As a runner, any overnight trip away from home affords the opportunity to get lost go running in pleasingly unfamiliar surroundings and add a few unique memories to the ol’ running scrapbook. For me, running around the vast Disneyland Paris hotel complex in pre-dawn darkness, in the icy depths of winter, will always be a singularly memorable high. Particularly, the expressions on the faces of the arriving park workers – readying themselves for a torturous day inside the Goofy suit or similar – which transversed a linguistic barrier to say ‘Who is this complete moron – he’s surely supposed to be on holiday’*. But this past weekend, far from the beady eye of any judgemental Frenchman, I was in an altogether more naturally picturesque setting.
Just north of Whitby, on the scenic Yorkshire Coast, is the village of Sandsend. Just inland of that, and up a sodding great hill, you’ll find Lythe. And it was from the relaxed atmosphere of Lythe Camping and Camping Park that I commenced a memorable 4.2 miles.
Owing to a grind of blackbirds** having some sort of dawn acid house party mere inches from my head, I awoke early. Not long after 4am, actually. But even I’m not that mental, so rather than getting up at that point, I just resigned myself to fractured slumber until after 6am. Then it was time to snap on the shorts and head out into the idyllic morning sunshine. My usual and unwise approach to ‘warming up’ (“Pfft, warming up?! That’s what the first mile is for…”) meant that before you could say Lena Meyer-Landrut the Garmin had found the satellite and I was off.
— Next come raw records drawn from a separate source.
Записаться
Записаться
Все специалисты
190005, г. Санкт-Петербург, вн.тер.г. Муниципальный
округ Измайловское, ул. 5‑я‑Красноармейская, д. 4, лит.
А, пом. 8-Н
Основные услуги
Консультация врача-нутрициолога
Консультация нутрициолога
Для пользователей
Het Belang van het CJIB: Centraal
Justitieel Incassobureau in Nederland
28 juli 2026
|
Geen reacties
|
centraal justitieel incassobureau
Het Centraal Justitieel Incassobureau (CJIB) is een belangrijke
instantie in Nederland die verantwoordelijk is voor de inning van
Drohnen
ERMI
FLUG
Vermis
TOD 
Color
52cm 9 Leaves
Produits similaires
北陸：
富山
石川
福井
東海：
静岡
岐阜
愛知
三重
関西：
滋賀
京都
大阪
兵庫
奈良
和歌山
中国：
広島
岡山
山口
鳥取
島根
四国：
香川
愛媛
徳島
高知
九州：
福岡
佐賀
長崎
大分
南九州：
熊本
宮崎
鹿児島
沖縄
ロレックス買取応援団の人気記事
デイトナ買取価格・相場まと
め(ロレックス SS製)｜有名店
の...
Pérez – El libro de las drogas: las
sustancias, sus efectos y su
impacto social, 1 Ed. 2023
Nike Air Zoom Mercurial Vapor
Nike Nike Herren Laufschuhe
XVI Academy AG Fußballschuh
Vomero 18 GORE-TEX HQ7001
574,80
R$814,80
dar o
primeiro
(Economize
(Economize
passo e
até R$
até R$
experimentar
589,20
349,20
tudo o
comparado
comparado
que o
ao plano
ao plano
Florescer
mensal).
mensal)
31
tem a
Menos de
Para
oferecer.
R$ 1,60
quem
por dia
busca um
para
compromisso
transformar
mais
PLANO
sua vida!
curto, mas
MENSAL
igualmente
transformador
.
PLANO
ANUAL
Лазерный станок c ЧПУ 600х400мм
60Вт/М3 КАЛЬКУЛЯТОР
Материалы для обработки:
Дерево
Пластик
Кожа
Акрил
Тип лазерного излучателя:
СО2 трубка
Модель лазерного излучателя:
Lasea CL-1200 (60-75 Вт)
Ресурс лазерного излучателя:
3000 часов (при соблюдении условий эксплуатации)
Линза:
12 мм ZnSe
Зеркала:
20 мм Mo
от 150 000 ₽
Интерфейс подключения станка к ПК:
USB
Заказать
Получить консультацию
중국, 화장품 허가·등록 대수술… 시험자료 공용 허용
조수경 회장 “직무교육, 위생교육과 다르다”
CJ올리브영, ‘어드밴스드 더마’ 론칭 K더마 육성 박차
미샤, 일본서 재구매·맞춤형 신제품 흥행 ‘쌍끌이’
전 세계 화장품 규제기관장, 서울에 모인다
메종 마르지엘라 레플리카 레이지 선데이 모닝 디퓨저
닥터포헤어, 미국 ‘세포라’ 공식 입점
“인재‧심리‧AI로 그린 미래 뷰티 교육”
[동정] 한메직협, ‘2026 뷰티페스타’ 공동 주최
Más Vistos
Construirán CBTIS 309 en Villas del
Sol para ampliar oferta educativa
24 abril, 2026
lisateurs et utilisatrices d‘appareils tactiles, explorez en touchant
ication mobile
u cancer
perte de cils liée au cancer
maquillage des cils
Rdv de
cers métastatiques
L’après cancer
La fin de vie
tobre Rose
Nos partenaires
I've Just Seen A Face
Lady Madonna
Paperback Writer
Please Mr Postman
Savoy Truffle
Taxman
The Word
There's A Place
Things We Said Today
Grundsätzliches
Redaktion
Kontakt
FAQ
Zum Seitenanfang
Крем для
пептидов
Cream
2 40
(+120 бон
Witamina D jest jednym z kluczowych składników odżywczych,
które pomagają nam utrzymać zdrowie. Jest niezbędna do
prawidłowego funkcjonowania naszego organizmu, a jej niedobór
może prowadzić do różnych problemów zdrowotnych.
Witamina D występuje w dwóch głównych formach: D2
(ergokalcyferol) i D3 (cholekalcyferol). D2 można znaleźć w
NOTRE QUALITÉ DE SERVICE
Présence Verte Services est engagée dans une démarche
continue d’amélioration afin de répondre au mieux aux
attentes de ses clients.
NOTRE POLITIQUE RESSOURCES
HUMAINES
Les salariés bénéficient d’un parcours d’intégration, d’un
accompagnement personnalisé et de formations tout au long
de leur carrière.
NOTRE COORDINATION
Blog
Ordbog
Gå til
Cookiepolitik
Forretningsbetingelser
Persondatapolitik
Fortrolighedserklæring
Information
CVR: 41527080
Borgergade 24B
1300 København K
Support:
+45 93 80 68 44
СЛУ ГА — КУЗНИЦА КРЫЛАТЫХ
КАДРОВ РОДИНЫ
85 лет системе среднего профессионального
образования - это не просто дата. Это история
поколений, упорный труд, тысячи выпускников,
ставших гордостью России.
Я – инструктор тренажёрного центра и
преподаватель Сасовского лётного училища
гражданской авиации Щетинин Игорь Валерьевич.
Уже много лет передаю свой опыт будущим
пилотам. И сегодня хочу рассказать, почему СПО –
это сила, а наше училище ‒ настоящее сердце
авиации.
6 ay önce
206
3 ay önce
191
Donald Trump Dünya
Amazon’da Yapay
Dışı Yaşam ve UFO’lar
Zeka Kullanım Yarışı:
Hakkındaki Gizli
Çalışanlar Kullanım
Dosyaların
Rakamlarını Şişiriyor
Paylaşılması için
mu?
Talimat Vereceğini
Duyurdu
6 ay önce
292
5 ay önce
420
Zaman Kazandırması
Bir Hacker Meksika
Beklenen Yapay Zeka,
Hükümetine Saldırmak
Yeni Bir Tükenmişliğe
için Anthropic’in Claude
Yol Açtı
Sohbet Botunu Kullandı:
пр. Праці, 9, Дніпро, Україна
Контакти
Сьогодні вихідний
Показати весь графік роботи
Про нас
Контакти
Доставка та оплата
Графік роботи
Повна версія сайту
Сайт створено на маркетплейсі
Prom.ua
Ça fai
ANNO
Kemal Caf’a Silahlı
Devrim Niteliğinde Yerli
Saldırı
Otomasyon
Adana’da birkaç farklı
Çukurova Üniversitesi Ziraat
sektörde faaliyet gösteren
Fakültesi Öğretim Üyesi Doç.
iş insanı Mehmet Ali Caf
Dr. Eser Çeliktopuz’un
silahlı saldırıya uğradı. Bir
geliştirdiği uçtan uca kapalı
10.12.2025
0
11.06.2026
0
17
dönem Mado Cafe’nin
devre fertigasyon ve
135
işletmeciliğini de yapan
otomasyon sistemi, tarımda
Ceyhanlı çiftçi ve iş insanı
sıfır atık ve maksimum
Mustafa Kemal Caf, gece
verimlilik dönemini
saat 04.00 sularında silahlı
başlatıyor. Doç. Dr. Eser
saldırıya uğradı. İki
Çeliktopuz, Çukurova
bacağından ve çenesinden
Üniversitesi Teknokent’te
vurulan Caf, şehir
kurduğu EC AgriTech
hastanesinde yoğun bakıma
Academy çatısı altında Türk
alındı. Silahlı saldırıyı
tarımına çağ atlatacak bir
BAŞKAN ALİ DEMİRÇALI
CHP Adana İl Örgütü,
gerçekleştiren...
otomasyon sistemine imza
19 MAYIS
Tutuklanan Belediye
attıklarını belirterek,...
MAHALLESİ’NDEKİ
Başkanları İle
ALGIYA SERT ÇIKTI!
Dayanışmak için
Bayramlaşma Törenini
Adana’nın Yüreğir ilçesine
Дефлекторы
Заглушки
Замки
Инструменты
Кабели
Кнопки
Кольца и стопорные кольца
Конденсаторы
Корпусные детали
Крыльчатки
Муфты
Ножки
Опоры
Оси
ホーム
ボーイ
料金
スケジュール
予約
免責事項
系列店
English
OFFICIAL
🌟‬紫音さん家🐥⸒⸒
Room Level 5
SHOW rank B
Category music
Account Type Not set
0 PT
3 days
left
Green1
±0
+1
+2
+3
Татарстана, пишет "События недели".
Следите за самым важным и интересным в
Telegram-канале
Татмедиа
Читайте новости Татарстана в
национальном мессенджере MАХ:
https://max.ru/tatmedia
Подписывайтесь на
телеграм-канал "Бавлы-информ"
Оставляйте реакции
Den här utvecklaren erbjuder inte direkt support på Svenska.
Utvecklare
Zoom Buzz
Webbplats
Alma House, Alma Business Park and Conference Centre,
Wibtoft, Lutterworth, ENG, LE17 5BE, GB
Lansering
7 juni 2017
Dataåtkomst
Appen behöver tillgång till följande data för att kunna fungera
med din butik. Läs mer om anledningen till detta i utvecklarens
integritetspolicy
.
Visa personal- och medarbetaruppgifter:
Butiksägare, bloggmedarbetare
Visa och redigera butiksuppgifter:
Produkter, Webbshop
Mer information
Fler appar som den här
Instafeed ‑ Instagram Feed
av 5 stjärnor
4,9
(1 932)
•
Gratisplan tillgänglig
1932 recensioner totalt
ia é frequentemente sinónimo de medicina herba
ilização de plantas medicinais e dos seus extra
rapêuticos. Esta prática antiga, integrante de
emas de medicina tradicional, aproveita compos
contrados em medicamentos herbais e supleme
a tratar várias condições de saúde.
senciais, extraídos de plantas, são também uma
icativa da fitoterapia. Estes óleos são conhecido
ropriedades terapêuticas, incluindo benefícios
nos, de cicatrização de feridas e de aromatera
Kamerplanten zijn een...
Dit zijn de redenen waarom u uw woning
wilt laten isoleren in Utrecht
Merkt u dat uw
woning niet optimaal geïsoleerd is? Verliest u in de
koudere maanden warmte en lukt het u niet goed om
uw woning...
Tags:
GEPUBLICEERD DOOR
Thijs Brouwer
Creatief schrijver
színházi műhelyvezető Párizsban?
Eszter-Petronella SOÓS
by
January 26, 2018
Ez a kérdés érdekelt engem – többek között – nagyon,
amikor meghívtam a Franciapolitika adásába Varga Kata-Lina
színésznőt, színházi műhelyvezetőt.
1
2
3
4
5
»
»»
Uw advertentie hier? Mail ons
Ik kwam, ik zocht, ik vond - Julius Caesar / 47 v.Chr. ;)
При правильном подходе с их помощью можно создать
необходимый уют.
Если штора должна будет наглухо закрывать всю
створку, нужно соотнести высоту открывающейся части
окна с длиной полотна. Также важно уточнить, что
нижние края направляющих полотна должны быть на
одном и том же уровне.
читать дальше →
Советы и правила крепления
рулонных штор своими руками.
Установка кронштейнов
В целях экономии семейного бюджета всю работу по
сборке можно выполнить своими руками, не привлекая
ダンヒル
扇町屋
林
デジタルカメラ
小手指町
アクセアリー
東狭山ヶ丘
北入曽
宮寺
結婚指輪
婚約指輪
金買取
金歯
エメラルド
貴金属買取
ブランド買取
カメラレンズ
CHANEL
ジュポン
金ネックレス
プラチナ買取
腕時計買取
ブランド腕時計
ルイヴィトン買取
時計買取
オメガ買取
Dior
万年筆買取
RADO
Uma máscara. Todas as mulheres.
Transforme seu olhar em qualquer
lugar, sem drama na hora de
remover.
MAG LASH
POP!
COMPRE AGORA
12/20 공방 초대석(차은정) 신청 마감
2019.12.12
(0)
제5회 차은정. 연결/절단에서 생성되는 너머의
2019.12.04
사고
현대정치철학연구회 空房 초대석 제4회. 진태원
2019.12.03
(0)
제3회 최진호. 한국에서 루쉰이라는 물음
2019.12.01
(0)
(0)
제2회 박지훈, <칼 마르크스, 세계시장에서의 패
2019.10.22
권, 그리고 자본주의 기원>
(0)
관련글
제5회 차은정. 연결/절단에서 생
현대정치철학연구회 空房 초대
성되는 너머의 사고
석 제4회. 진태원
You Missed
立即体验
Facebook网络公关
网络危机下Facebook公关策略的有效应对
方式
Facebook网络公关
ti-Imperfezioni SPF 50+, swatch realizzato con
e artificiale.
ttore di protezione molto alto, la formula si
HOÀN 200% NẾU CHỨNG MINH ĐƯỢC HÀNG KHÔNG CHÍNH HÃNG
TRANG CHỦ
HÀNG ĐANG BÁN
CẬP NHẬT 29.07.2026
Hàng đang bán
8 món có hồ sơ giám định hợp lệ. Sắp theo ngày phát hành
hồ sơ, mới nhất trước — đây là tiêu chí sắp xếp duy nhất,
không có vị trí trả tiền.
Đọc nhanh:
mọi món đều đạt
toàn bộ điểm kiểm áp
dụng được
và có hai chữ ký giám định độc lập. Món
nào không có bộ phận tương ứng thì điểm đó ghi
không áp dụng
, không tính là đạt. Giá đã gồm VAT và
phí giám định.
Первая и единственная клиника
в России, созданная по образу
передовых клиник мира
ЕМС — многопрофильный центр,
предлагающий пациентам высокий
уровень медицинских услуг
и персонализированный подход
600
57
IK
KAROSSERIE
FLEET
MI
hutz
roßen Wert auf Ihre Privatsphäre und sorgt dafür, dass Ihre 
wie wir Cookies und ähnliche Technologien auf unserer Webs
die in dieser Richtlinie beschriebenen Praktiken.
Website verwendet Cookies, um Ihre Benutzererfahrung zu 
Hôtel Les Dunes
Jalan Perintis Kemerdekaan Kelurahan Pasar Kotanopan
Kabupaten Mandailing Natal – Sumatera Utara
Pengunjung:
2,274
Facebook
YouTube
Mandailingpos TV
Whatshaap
The first highlight was St. Oswald’s Church, complete with its Viking burial stones. Also, several ‘Taylorsons’ are buried here. They’re named like my name. Does that mean I’m a Viking, ancestrally speaking? Who knows. But it may explain my penchant for pillaging. Shortly after sweeping past the church I enjoyed a moment of mutual surprise with three cows, as their morning routine of lapping water from an old bathtub was clearly interrupted by this passing pillock in Lycra. They mooed their disapproval. I stifled a manly scream and said hello. Wherever possible when running I like to enjoy a brief chat with a passing animal, safe in the knowledge they’re unlikely to challenge my world views. Apart from that one emu *shakes fist*. But with the cows behind me (as the saying goes) I was presented with this rather stunning view looking down the coast towards Whitby.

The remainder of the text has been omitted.